Nov 02 2017

The Long Winter That Killed the Dinosaurs

ChixulubThere is still a bit of a debate about what, exactly, was responsible for the extinction of the non-avian dinosaurs and 75% of all species on Earth about 65 million years ago (the K-Pg extinction event). There is no question that a large meteor impacted near Chicxulub crater in the Gulf of Mexico at precisely that time, and was certainly responsible for at least some of the extinction. However, volcanism near the Deccan traps in India was also stressing the environment and may have contributed to some degree to the extinction. The debate is really about the relative contribution of these two factors, plus a potential third factor, marine regression.

As a non-expert enthusiast my reading of the consensus of scientific opinion is that the meteor impact was the main cause, perhaps made a bit worse by the pre-existing stressors which were already causing a minor extinction of their own. But the K-Pg event would not have been a mass extinction without the meteor strike.

Adding to this view is a recent analysis that indicates the impact would have caused a devastating continuous subfreezing “winter” from 3-16 years long, enough to make the Starks shiver (sorry for the gratuitous GOT reference). Scientists have been drilling in the Chicxulub crater to learn more about the specific effects of the impact.

I wrote in May of this year that scientists have discovered that the impact threw up large amount of gypsum (calcium sulfate dihydrate). The sulphur this would have thrown up into the atmosphere would have effectively blocked out the sun, reducing photosynthesis and breaking the food chain. The researchers even speculated that the impact was in the worst possible location, because the shallow seas have a lot of gypsum, which would not have been present on land or in deep ocean.

In addition:

The team’s calculations estimate the quantities ejected upwards at high speed into the upper atmosphere included 325 gigatonnes of sulphur (give or take 130Gt) and perhaps 425Gt of carbon dioxide (plus or minus 160Gt).
The CO2 would eventually have a longer-term warming effect, but the release of so much sulphur, combined with soot and dust, would have had an immediate and very severe cooling effect.

They computer modeled the effect on the climate of this much ejecta and calculated that the Earth would have cooled to subfreezing temperatures for at least 3 years and as long at 16 year. It doesn’t take much imagination to consider the effects on living creatures of such a prolonged freeze.

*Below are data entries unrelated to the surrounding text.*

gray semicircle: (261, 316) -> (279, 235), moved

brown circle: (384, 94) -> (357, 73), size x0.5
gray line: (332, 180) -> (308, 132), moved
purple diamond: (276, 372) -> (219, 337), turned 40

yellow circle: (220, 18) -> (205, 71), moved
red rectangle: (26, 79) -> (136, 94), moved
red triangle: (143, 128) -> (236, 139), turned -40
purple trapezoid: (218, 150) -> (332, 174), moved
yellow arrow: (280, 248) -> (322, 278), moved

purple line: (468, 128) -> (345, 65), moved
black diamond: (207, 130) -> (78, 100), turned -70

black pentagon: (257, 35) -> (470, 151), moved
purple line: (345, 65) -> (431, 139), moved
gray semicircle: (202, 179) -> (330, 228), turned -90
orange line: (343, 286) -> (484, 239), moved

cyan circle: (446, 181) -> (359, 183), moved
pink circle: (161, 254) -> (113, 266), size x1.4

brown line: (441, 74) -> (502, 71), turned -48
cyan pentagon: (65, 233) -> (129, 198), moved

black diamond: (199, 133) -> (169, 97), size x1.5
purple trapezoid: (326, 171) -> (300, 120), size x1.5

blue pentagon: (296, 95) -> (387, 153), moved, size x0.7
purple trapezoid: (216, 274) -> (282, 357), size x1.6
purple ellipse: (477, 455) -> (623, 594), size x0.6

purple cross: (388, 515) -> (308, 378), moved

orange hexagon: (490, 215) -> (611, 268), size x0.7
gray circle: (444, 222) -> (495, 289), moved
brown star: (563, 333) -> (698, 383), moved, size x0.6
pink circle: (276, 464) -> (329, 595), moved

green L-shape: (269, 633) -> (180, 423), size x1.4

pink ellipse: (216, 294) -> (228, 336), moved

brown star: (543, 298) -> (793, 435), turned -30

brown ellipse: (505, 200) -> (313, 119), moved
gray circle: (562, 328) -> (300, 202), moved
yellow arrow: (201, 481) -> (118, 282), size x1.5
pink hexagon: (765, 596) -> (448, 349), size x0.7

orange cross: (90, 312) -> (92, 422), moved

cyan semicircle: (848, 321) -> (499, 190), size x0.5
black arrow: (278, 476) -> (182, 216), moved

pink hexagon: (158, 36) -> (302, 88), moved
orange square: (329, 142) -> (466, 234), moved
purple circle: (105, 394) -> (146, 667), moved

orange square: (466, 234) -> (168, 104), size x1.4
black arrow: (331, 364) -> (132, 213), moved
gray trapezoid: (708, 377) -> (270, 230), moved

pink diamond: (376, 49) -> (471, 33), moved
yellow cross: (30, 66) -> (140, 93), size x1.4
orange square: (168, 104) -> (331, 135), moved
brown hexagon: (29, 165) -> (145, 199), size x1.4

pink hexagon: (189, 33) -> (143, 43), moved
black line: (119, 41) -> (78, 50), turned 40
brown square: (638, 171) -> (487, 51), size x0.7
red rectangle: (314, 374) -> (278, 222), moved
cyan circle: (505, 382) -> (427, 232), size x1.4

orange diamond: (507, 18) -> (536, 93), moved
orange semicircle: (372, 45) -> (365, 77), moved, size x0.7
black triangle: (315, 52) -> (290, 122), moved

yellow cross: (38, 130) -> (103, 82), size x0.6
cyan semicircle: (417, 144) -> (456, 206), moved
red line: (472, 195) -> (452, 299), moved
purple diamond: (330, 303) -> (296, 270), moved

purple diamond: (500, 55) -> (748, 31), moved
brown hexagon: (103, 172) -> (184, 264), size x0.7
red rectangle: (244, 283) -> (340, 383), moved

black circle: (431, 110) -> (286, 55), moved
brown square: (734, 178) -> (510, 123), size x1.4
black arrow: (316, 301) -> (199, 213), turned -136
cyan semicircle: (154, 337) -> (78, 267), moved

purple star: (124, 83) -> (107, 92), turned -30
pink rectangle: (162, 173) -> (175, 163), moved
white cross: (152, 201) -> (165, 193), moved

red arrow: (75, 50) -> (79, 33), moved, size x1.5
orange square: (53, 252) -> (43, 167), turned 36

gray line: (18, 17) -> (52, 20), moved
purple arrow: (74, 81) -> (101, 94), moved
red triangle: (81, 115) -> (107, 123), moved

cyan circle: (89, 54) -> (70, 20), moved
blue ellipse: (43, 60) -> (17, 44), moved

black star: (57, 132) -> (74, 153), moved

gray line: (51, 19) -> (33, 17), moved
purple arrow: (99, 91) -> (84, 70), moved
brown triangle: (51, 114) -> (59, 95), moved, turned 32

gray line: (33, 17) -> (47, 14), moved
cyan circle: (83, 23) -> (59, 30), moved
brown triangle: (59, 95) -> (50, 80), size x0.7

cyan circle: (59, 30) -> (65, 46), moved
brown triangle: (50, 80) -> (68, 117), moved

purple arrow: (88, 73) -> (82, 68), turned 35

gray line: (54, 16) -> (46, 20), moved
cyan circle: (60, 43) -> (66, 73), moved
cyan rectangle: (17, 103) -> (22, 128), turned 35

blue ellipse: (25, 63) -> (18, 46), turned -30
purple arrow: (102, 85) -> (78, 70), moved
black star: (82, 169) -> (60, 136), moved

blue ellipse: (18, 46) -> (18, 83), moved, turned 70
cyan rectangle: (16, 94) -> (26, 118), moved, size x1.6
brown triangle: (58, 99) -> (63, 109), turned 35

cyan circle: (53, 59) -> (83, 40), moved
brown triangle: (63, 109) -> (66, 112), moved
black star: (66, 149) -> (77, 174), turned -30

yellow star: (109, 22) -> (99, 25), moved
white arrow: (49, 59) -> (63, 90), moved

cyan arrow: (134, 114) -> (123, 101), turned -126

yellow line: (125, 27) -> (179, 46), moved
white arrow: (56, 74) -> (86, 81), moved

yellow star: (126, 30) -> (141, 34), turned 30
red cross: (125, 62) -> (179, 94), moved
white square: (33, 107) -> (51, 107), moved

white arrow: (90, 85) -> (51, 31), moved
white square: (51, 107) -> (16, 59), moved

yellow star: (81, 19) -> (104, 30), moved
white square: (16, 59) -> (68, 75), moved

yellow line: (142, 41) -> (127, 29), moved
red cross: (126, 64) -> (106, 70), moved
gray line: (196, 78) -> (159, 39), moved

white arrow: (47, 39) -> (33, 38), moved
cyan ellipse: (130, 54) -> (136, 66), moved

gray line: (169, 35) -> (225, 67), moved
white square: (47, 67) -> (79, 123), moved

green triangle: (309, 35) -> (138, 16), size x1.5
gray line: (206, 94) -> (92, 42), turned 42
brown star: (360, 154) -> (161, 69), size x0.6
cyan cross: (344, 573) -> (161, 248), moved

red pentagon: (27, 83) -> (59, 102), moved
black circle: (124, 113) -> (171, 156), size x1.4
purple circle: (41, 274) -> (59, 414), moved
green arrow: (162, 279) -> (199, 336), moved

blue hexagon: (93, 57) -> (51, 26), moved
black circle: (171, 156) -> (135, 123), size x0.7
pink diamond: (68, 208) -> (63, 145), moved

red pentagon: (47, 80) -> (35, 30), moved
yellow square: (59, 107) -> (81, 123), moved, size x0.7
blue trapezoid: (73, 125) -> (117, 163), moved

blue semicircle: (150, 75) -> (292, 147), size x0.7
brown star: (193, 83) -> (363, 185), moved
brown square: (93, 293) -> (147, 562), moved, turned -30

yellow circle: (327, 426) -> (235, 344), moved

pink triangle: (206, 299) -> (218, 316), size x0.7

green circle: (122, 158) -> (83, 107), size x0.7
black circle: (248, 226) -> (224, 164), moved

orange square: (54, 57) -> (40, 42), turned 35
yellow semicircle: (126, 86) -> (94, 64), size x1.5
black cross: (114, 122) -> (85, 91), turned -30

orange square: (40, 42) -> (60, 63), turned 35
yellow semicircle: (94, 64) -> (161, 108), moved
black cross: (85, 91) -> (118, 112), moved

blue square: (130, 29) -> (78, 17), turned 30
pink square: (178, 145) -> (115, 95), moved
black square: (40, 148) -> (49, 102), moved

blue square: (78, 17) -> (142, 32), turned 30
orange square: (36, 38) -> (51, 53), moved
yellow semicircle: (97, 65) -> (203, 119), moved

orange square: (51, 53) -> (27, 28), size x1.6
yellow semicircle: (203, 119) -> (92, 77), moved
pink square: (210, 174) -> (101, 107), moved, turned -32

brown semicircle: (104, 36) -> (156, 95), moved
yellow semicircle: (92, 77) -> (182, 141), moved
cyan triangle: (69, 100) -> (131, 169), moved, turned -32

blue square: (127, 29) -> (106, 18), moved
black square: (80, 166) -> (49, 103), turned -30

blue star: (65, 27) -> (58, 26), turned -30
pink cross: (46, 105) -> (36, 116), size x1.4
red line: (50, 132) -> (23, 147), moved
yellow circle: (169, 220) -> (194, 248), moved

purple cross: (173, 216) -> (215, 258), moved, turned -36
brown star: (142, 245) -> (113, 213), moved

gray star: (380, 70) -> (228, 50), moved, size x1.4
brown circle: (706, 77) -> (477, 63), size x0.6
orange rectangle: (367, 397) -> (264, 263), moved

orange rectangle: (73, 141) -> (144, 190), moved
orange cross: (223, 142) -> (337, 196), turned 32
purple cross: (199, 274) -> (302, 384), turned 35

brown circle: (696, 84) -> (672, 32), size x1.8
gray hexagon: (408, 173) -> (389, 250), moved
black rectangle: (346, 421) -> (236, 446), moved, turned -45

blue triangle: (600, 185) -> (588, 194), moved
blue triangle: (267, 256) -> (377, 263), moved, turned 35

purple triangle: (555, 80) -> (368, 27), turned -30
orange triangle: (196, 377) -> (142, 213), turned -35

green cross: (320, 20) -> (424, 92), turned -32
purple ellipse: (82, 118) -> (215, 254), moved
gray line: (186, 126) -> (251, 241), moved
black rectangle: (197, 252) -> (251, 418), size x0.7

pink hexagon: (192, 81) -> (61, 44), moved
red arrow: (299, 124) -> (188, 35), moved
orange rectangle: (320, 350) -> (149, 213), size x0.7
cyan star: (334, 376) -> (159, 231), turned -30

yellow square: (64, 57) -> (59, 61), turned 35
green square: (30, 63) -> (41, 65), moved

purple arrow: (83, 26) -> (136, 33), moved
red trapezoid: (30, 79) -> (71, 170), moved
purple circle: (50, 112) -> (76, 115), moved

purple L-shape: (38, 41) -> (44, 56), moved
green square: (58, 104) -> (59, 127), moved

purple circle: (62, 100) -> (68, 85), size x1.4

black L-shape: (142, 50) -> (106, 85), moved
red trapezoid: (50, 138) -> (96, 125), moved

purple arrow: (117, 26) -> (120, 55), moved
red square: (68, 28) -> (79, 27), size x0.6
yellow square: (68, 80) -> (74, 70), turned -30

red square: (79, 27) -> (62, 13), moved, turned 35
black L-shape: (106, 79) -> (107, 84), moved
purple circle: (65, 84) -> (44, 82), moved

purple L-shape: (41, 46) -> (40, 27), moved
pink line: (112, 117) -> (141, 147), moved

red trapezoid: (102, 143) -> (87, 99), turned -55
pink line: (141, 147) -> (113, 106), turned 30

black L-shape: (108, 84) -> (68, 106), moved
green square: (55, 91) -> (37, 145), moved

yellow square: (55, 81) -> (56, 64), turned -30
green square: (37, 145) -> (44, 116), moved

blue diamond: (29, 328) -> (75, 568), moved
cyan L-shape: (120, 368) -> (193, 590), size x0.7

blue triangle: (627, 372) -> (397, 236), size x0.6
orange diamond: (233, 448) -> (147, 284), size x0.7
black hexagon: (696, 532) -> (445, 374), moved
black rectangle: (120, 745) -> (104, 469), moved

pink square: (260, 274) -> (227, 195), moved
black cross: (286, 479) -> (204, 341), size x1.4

Except for some large turtles and crocodiles, no tetrapod above 25kg survived the extinction event. There was definitely a size component to which species went extinct, which is why the non-avian dinosaurs were so thoroughly wiped out. This makes sense if the primary problem was the lack of food, which would be cause by the loss of photosynthesis and the long winter. Smaller animals could eek through the event on the scraps that survived, but large animals would not have had enough food to survive.

Nuclear Winter

Some of you may recall that Carl Sagan was vocal in warning the world about the potential for nuclear winter. He argued that a prolonged winter was the likely result of the asteroid impact that killed the dinosaurs, and that a significant nuclear exchange could have the same effect – resulting in a “nuclear winter”.

“Beneath the clouds, virtually all domesticated and wild sources of food would be destroyed,” Sagan says. “Most of the human survivors would starve to death. The extinction of the human species would be a real possibility.”

This was not mere speculation. Sagan and others published a computer simulation of their own, using early climate models, in 1983 in the journal Science. Some even credit Sagan and this argument with calming the cold war. The idea of a nuclear winter potentially wiping out the entire human species was more than even mutually assured destruction. The notion of any significant nuclear exchange became suicide. In other words – it was not possible to “win” a nuclear war. The only possible outcome was extinction (or at least the end of human civilization).

It is interesting that now, 34 years later, the prolonged winter hypothesis is getting such strong support from direct analysis of the crater (which had not even been discovered at the time). It is, in fact, even worse than prior models indicated because of the gypsum/sulphur discovery.

In my mind this also strengthens the argument that the meteor impact was the major cause of the K-Pg extinction.